Orenda notifies your backend of platform events by POSTing to webhook consumer URLs
registered for your program (contact the team to
register endpoints and receive your signing secret).
Each program can register one or more consumer URLs. A given event is delivered to
every consumer registered for that program whose sandbox flag matches the event’s
environment (a sandbox event is only sent to sandbox consumers, and vice versa).
Common envelope
Every webhook body shares the same envelope. Event-specific data hangs off a single
nested object (account, card, cardAuthentication, transaction, paymentRequest,
or the customer status fields).
| Field | Type | Notes |
|---|
eventId | string | Unique per delivery (UUID). Use it to de-duplicate. |
eventName | string | One of the events in the table below. |
timestamp | string | ISO 8601, when the event was generated. |
programId | string | Your program identifier. |
sandbox | boolean | true for sandbox traffic, false for production. |
customerId | string | The customer the event relates to. |
clientReference | string | Optional. Echoed back when one was set on the customer. |
Events
Each event has its own reference page with the exact payload it carries.

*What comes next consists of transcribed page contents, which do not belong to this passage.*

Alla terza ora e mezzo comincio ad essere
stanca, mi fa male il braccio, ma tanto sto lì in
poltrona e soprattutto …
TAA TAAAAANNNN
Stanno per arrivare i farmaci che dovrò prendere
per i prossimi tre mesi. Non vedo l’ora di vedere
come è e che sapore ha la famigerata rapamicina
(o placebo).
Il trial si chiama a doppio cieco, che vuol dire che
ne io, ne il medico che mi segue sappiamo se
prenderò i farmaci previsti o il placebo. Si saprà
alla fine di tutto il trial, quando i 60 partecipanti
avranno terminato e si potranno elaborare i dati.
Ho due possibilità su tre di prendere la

| Event | Fires when | Payload object |
|---|
CUSTOMER_STATUS_UPDATE | A customer’s onboarding/KYC status changes. | status fields |
ACCOUNT_STATUS_UPDATE | An account’s status changes. | account |
ACCOUNT_BALANCE_UPDATE | An account’s settled balance changes. | account |
NEW_CARD_ADDED | A new card is provisioned. | card |
CARD_STATUS_UPDATE | A card’s lifecycle status changes. | card |
CARD_AUTH_STATUS_UPDATE | A card authorisation / 3DS challenge is raised or resolved. | cardAuthentication |
TRANSACTION_INITIATED | A payment request is created. | paymentRequest |
TRANSACTION_CREATED | A ledger transaction is created. | transaction (id only) |
TRANSACTION_STATUS_CHANGED | A ledger transaction’s status changes. | transaction (id only) |
Payloads are thin by design. Transaction events carry only an identifier (e.g.

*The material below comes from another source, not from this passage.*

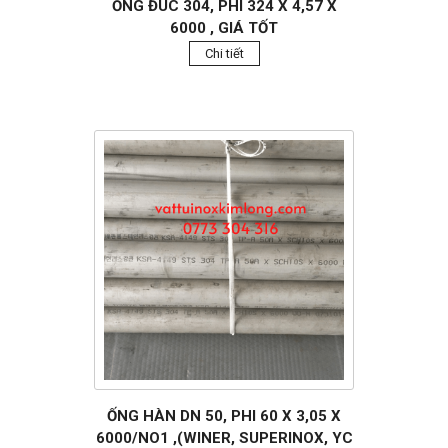
ỐNG ĐÚC 304, PHI 324 X 4,57 X
6000 , GIÁ TỐT
Chi tiết
ỐNG HÀN DN 50, PHI 60 X 3,05 X
6000/NO1 ,(WINER, SUPERINOX, YC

transactionId), not the full record — fetch the details through the API with your
operator credentials. Don’t expect the full objects older docs may have shown.
Verifying the signature
Every delivery is signed with HMAC-SHA256 over the JSON body (keys serialised in
sorted order), using your program’s signing secret. The signature arrives in the
Orenda-Payload-Signature header as a plain hex digest:
const crypto = require("crypto");
const expected = crypto
.createHmac("sha256", signingSecret)
.update(rawBody) // the raw request body, byte-for-byte
.digest("hex");
const ok = expected === req.headers["orenda-payload-signature"];
If you implemented against the old docs: the header is Orenda-Payload-Signature with a
bare hex digest — not x-orenda-signature and no sha256= prefix.
Delivery behaviour
Respond with any 2xx to acknowledge. There is no automatic retry on failure — a
delivery that fails (non-2xx, timeout, or connection error) is logged and dropped, not
re-queued. Design your handler to be reliable and idempotent (de-duplicate on eventId),
and reconcile via the API (e.g. search) if you suspect missed events. For
delivery investigations, contact the team.